Democrats face test on eve of Japanese election

Feverishly giving speeches on the final day of campaigning on Saturday, candidates tried to woo Japanese voters before parliamentary elections that are widely considered a referendum on the Democrats` 10 months in power.

Tokyo: Feverishly giving speeches on the final day of campaigning on Saturday, candidates tried to woo Japanese voters before parliamentary elections that are widely considered a referendum on the Democrats` 10 months in power.

Debate over whether Japan needs to raise its sales tax has emerged as a key topic in Sunday`s vote, where half the seats in the 242-member upper house are up for grabs — although Prime Minister Naoto Kan has toned down his tax hike talk after his ratings took a hit.

The election won`t affect the ruling Democratic Party of Japan`s grip on power because it has a hefty majority in the more powerful lower house that chooses the prime minister.

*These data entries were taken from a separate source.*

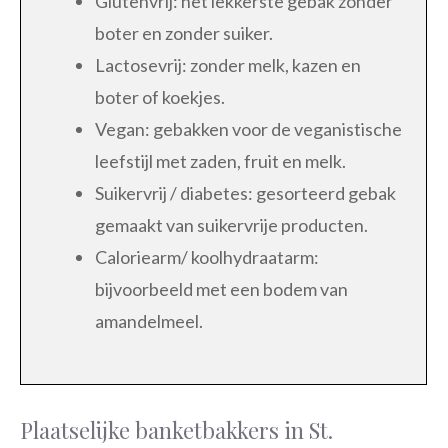
Glutenvrij: het lekkerste gebak zonder
boter en zonder suiker.
Lactosevrij: zonder melk, kazen en
boter of koekjes.
Vegan: gebakken voor de veganistische
leefstijl met zaden, fruit en melk.
Suikervrij / diabetes: gesorteerd gebak
gemaakt van suikervrije producten.
Caloriearm/ koolhydraatarm:
bijvoorbeeld met een bodem van
amandelmeel.
Plaatselijke banketbakkers in St.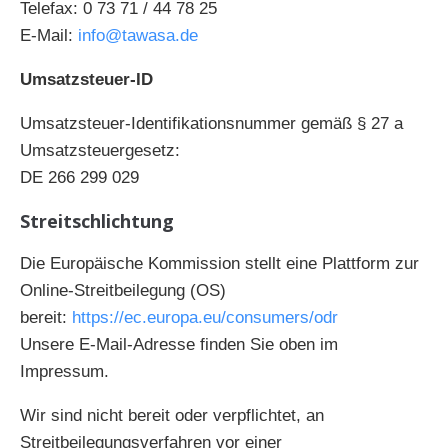
Telefax: 0 73 71 / 44 78 25
E-Mail:
info@tawasa.de
Umsatzsteuer-ID
Umsatzsteuer-Identifikationsnummer gemäß § 27 a
Umsatzsteuergesetz:
DE 266 299 029
Streitschlichtung
Die Europäische Kommission stellt eine Plattform zur
Online-Streitbeilegung (OS)
bereit:
https://ec.europa.eu/consumers/odr
Unsere E-Mail-Adresse finden Sie oben im
Impressum.
Wir sind nicht bereit oder verpflichtet, an
Streitbeilegungsverfahren vor einer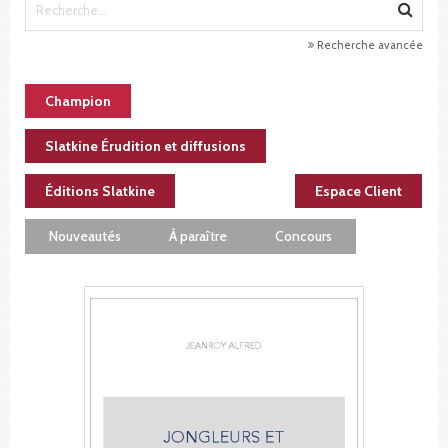
Recherche avancée
Champion
Slatkine Érudition et diffusions
Éditions Slatkine
Espace Client
Nouveautés
À paraître
Concours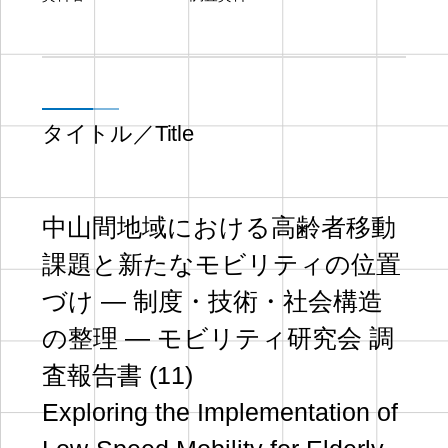
タイトル／Title
中山間地域における高齢者移動
課題と新たなモビリティの位置
づけ ― 制度・技術・社会構造
の整理 ― モビリティ研究会 調
査報告書 (11)
Exploring the Implementation of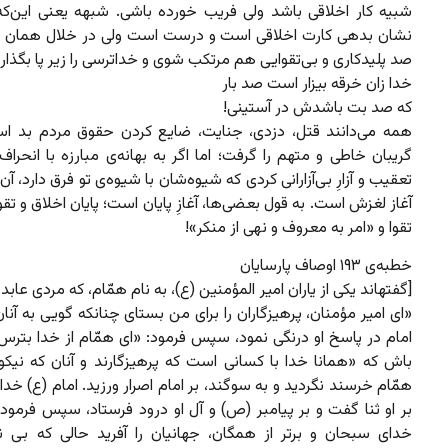
شبیه کار اخلاقی باشد ولی فریب خورده باشی. شبهه یعنی این‌که
نشان بدهی کارت اخلاقی است و درست است ولی در خلال همان کا
صد پلیدکاری و بی‌تقوایی هم مرتکب شوی و خداترسی را زیر پا بگذار
خدا زان خرقه بیزار است صد بار
که صد بت باشدش در آستینی!
همه می‌دانند قتل، دزدی، جنایت، ضایع کردن حقوق مردم بد اس
گریبان خاطی و متهم را گرفت؛ اما اگر به بهانه‌ی مبارزه با انحرا
تعقیب و آزارِ بی‌آزارانی کردی که شیوه‌شان با شیوه‌ی تو فرق دارد، آ
آغاز لغزش است. به قول بعضی‌ها، آغازِ پایان است؛ پایان اخلاق و تقو
تقوا و «امر به معروف و نهی از منکر»!
خطبه‌ی ۱۹۳ اوصاف پارسایان
[گفته‏اند یکى از یاران امیر المؤمنین (ع)، به نام همّام، که مردى عاب
«اى امیر مؤمنان، پرهیزگاران را براى من بستاى چنانکه گویى به آنان
امام در پاسخ او درنگى نمود، سپس فرمود: «اى همّام از خدا بترس 
باش که «همانا خدا با کسانى است که پرهیزگارند و آنان که نیکو 
همّام خرسند نگردید و به سوگند، بر امام اصرار ورزید. امام (ع) خدا 
بر او ثنا گفت و بر پیامبر (ص) و آل او درود فرستاد، سپس فرمود:] 
خداى سبحان و برتر از همگان، جهانیان را آفرید حالى که بى نیا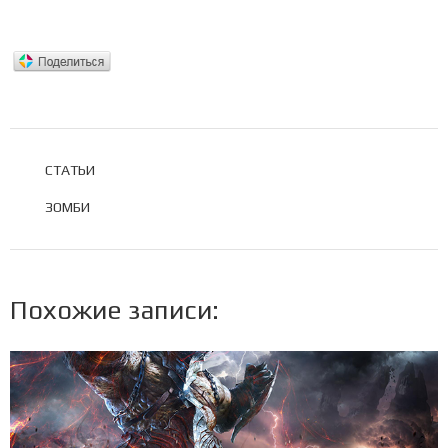
РУБРИКИ
СТАТЬИ
МЕТКИ
ЗОМБИ
Похожие записи: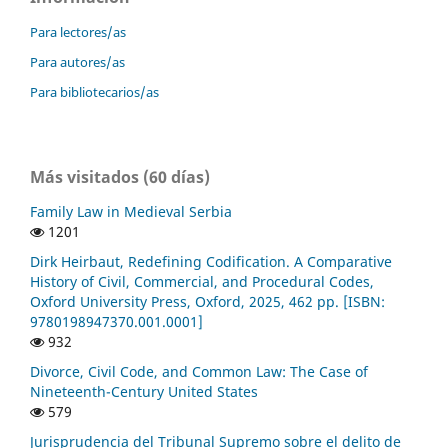
Para lectores/as
Para autores/as
Para bibliotecarios/as
Más visitados (60 días)
Family Law in Medieval Serbia
1201
Dirk Heirbaut, Redefining Codification. A Comparative
History of Civil, Commercial, and Procedural Codes,
Oxford University Press, Oxford, 2025, 462 pp. [ISBN:
9780198947370.001.0001]
932
Divorce, Civil Code, and Common Law: The Case of
Nineteenth-Century United States
579
Jurisprudencia del Tribunal Supremo sobre el delito de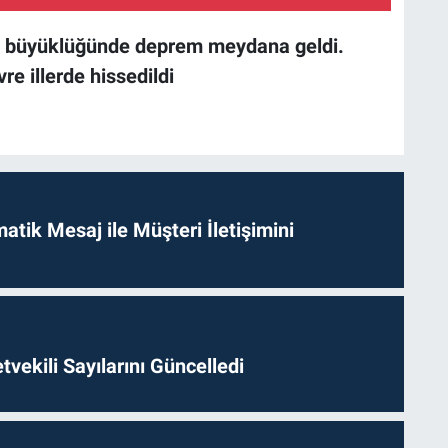
.0 büyüklüğünde
deprem
meydana geldi.
 illerde hissedildi
tik Mesaj ile Müşteri İletişimini
etvekili Sayılarını Güncelledi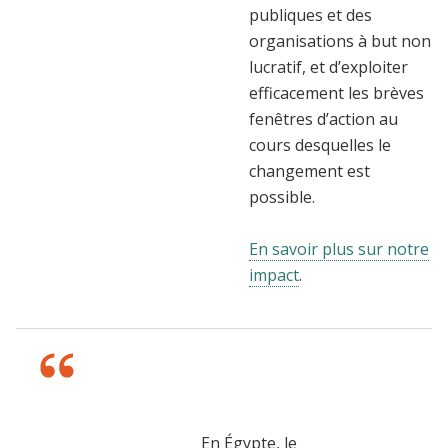
publiques et des
organisations à but non
lucratif, et d’exploiter
efficacement les brèves
fenêtres d’action au
cours desquelles le
changement est
possible.
En savoir plus sur notre
impact
.
En Égypte, le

But recent polls show that Kan`s party will likely lose seats in the upper house, which could complicate its ability to pass legislation and force it to find new coalition partners. Kan has set a target of winning 54 seats, the same number as the Democrats have now, but newspaper surveys suggest that the party will more likely get about 50 seats.

Promising to cut wasteful spending and bring more transparency to politics, the Democrats swept to power in lower house elections in August that ended 55 years of nearly unbroken rule by the conservatives.

So far, they have delivered mixed results. The Democrats have put the brakes on many large public works projects considered wasteful, but their first prime minister, Yukio Hatoyama, disappointed voters by breaking a campaign pledge to move a US Marine base off the island of Okinawa and getting mixed up in a funding scandal.

Kan, a plain-spoken former finance minister with a grass-roots activist background, enjoyed an initial surge in approval ratings when he came to office just a month ago after Hatoyama`s resignation.

But his immediate suggestions that Japan needs to raise its sales tax from 5 percent to as high as 10 percent in coming years has dented his Cabinet`s — and his party`s — popularity.

Kan argues that tax reforms are necessary to reduce the country`s ballooning public debt as the population in the world`s second-largest economy ages and declines. He has warned that if it doesn`t take aggressive steps, Japan could face a Greece-like fiscal crisis — a comparison that experts say is a stretch because most government bonds are held by domestic stakeholders who are unlikely to dump the securities.

Attempting to show that his party is fiscally responsible, Kan may have miscalculated, analysts say, assuming many voters think higher taxes are inevitable.

Over the last several days, Kan has shifted his focus to talking more about welfare and economic growth strategies, promising in speeches that the Democrats won`t raise the sales tax until after the next lower house elections, scheduled for three years from now, saying he wants a public mandate on the issue.

"We will not raise sales tax until the next lower house elections, not even 1 yen," he said in a speech Friday.

The Democrats and their tiny coalition partner, the Peoples` New Party, currently have a slim majority with 122 seats in the upper house.

The main opposition Liberal Democrats — a conservative party despite its name — are projected to pick up about five seats to bring their total in the chamber to about 76.

Throughout the country on Saturday, candidates charged around in campaign vans, speakers blaring and aides waving out the window, stopping here and there to give speeches.

A total of 437 candidates from 12 parties are vying for the 121 spots.

The public`s interest in the election has wavered as the campaign has coincided with the World Cup — in which Japan`s team did better than expected — and a scandal that has hit the traditional sport of sumo wrestling.

During the past two weeks, major Japanese stations devoted about as much time to the sumo scandal as to the election — and far more hours to the World Cup, according to calculations by the mass circulation Mainichi newspaper.